Book-burning gives voice to avid reader
Her life depends on the written word.
So, when 13-year-old Liza DiNizio first heard that two men had burned a pile of books outside their used-book store in Kansas City, Mo., she was outraged.
Books? They were burning books?
She had just used her wagon to rescue a whole set of encyclopedias from a curb in her Chicago neighborhood – “A to Zwingli, perfect condition, leather bound from the year 1921” – and here were these two men, 500 miles away and supposedly all grown up, igniting books like they were charcoals at a cookout.
Their Memorial Day weekend stunt got a lot of news coverage across the country, and Liza’s criticism morphed into camaraderie after she learned why Tom Wayne and Will Leathem had doused the books with lighter fluid and set them on fire.
They had all these extra books to give away – thousands, in fact – and nobody wanted them. Even the Missouri state prisons wouldn’t take them.
At the same time, America’s literacy rates are plummeting. A National Endowment for the Arts survey showed less than half of American adults now read any literature at all, and that upset Wayne and Leathem so much that they posted the study’s findings on their bookstore’s Web site.

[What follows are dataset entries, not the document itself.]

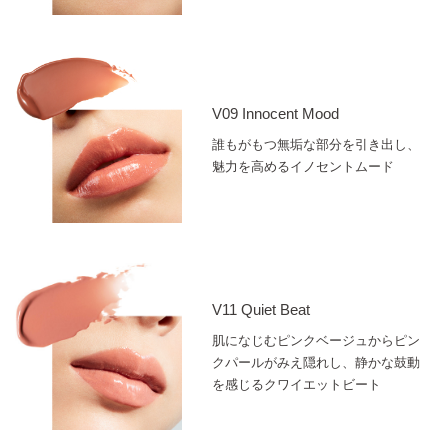
V09 Innocent Mood
誰もがもつ無垢な部分を引き出し、
魅力を高めるイノセントムード
V11 Quiet Beat
肌になじむピンクベージュからピン
クパールがみえ隠れし、静かな鼓動
を感じるクワイエットビート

Their book-burning was a protest, Wayne said.
“It was a piece of performance art to underscore what is really going on,” he said in a telephone interview from their shop, Prospero’s Books. “We were holding up the art-life mirror to our culture.”
The reflection changed Liza’s mind, and she wanted to let them know why.
She pulled out lined notebook paper and filled two pages with tight little letters full of personality – some tilt left, some tip to the right, some stand straight as oaks. All together, they gave a glimpse into the world of a girl whose lifeline is tethered to books.
“To make it short and sweet,” her letter began, “I love books.”
So do Wayne and Leathem. That was their point.
“I haven’t thought about this in years,” Wayne said. “I first started loving books in the second grade, when we had this piece of construction paper and earned stars to stick on it with every book we read. I did as many as I could. By the time I was in junior high, Dad would want me to do (stuff) in the yard and I’d go hide in the attic and read books.”
Liza knows exactly what he means.
“For me, books are literally my brothers and sisters,” she wrote. “I only let my most trusted friends borrow them, and I just have a (as corny as this sounds) special place in my heart for them.”
Their book-burning, though, made sense.
“Americans take so many things for granted, and books are just one of them,” she wrote. “I think it’s a wonderful, creative endeavor to shock people back into thinking about the problems of illiteracy in America.”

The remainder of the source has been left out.